-- Opening Marker --
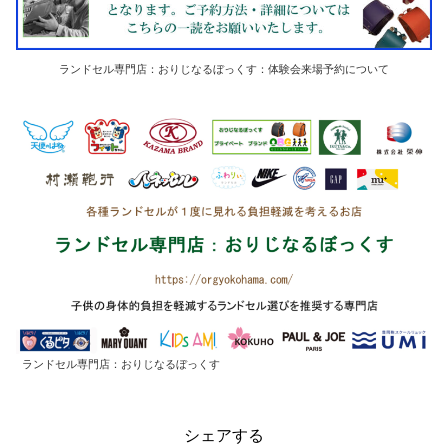
ランドセル専門店：おりじなるぼっくす：体験会来場予約について
ランドセル専門店：おりじなるぼっくす
シェアする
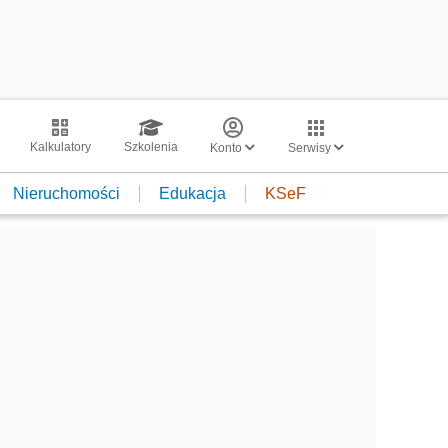
Kalkulatory
Szkolenia
Konto
Serwisy
Nieruchomości
Edukacja
KSeF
-- Closing Marker --
From the data above, copy each line with the string "ランドセル専門店" in it.

ランドセル専門店：おりじなるぼっくす：体験会来場予約について
ランドセル専門店：おりじなるぼっくす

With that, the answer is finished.